**REQUIREMENT**
Look through the entries below and say how many lines contain the string "that". Give the number only.

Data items
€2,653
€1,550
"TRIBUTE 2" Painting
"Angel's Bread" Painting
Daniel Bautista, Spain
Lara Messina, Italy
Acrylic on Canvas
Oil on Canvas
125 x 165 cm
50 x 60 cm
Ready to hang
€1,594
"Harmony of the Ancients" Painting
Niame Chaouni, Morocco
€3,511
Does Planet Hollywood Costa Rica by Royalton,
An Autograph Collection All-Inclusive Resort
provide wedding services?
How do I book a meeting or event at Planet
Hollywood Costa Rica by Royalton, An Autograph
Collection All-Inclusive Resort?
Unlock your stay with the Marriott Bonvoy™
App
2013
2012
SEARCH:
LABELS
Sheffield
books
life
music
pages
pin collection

--

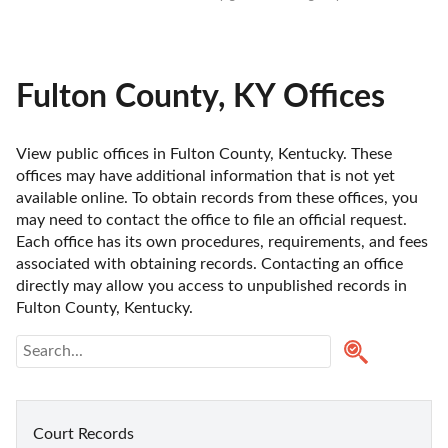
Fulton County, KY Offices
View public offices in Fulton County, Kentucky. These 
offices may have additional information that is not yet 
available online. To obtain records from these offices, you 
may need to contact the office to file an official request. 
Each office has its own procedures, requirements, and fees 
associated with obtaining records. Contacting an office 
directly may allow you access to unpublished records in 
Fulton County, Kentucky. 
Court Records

---

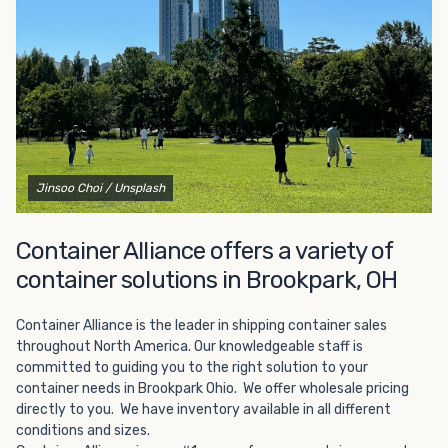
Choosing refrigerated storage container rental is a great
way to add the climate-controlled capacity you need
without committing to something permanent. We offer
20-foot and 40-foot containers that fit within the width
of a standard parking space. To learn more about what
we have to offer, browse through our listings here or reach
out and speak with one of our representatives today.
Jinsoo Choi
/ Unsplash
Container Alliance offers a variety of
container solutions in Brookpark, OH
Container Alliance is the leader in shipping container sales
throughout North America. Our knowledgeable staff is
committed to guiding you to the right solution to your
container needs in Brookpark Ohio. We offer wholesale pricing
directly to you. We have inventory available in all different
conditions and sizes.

**COMPLETED EXERCISE**
2